I recall Alan Kay's being excited about JavaScript at our London summit, thinking it has a bright future (he'd done a turtle graphics demo to amuse himself while recovering from a back injury). His prognostications have borne out. Portland's Admirers of JavaScript would appreciate this talk. Avi has developed a Smalltalk development environment internal to the browser that translates to JavaScript under the hood. Could Python do something similar?
Ur Doin It Wrong by James Bennett: RTFM. "Help! I don't know Python" is the other big problem. How do I do X in Django is often really a Python question. Do the tutorial, get a couple books, read Python module of the week. You need to know about PYTHONPATH, super(), closures, decorators... know how to read error messages. Read bit.ly/reusable-django-apps/.
Django really is just Python, not some language on top of Python. Main beef: Django does not make you use the default components. Learn how to swap in the components you need. It's just Python. Wanna point Django at Twisted ala LeafyChat? Go for it.

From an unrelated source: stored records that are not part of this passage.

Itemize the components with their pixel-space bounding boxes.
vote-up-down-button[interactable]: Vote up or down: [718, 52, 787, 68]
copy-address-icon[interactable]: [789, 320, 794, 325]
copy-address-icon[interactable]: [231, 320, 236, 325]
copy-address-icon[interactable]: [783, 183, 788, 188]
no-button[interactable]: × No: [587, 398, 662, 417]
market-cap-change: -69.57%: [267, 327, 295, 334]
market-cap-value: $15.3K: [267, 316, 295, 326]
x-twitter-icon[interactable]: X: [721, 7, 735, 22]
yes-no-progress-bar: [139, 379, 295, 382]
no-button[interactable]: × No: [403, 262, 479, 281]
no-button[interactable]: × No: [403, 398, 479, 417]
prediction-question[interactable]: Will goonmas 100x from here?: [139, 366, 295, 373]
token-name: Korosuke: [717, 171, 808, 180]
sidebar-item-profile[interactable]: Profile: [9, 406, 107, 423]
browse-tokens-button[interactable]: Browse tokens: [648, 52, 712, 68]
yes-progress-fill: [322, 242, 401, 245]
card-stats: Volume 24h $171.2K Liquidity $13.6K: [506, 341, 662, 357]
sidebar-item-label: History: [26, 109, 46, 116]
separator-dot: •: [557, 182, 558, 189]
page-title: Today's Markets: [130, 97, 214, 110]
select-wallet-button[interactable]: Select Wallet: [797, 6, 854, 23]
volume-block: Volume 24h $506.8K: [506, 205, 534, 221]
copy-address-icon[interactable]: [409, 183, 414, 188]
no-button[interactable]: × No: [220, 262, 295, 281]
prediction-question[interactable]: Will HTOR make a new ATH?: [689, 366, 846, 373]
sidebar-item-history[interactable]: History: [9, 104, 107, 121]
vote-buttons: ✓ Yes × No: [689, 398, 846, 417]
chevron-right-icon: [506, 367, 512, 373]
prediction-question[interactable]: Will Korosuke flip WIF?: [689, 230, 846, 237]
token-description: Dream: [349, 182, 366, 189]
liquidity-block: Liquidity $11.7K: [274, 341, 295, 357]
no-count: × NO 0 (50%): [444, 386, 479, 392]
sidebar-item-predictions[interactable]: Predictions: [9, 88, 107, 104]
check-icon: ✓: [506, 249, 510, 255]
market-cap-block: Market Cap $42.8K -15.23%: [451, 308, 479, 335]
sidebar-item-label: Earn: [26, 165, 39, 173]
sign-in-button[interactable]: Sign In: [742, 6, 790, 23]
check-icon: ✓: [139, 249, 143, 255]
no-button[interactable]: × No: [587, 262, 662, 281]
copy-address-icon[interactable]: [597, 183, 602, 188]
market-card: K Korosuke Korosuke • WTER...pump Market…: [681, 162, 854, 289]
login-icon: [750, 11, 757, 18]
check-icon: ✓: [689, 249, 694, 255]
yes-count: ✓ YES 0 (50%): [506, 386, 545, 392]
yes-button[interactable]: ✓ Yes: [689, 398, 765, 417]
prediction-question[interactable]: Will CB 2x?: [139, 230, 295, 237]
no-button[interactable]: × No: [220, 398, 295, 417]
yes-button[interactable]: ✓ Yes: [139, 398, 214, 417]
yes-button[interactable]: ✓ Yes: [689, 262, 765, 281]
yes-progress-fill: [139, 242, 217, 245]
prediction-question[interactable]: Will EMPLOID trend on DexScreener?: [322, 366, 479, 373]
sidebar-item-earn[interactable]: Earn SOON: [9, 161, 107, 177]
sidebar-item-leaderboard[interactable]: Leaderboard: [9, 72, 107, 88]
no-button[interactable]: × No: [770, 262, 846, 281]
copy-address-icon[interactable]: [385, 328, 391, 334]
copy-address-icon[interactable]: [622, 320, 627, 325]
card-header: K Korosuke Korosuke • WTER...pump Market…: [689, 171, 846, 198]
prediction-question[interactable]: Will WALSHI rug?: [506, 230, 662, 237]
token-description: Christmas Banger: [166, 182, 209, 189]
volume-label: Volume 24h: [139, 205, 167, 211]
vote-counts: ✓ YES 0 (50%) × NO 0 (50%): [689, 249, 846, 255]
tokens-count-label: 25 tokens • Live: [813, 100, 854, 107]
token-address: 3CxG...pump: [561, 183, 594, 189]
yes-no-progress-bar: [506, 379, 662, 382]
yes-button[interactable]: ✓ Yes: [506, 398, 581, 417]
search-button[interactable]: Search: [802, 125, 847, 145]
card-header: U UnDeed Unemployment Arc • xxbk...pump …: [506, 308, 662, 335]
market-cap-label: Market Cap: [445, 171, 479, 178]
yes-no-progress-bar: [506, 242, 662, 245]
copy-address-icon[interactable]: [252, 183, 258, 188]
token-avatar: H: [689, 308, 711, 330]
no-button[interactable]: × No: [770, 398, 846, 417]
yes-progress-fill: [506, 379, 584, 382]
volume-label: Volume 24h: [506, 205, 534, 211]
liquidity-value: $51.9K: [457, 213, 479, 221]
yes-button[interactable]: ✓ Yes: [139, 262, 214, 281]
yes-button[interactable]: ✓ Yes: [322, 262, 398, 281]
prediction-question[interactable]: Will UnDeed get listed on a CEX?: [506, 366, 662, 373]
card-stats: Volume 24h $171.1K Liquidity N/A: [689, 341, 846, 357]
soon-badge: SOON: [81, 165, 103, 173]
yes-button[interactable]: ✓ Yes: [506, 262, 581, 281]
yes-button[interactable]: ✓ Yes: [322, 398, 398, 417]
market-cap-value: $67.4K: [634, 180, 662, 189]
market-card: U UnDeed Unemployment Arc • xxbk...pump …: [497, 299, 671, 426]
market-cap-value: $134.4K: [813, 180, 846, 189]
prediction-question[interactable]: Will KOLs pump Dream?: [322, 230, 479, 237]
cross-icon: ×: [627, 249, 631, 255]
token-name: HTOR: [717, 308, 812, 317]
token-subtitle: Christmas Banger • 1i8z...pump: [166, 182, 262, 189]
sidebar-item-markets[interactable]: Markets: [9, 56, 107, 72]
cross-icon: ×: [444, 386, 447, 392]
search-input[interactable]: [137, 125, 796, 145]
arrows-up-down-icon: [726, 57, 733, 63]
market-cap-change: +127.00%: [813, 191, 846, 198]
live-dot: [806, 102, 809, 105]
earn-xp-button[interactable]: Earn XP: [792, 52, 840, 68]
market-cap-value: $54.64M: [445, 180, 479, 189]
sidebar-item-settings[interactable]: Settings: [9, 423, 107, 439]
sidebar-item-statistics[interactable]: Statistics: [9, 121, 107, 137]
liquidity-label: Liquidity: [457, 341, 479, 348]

If you're distributing Django applications, follow packaging guidelines. Advice: steer clear of setuptools for now, stick with distutils (need a README, /docs, license.txt etc.). Use Sphinx for docs.
James likes MIT, BSD licenses over GPL, which "might as well be proprietary" the way he looks at it. Have unit tests. Use django-lint, pep8.py and pylint. pypants is a fun implementation of some of this.
We have a Perl guy now, Frank Wiles. This is a good complement to our Smalltalker keynote -- proves the Python community is not just a buncha KKK-style language bigots.
Frank is addicted to Django and not ashamed to admit it. Django is his "gateway drug" (this is a pep talk). Frank is from Revsys, part of the Kansas-based Django cartel, has been with the project almost since its inception.
The difference between good code and bad is "WTFs per minute" upon code review. zc.buildout, django-admin.py -- nothing as clean and nice in Perl world. Testing setup much easier -- saves so much time, nicer hangover, the high is better... (check out the slides). "My hands don't hurt anymore..." (less shift key, than in Perl). You've gotta love your tools, is the basic message.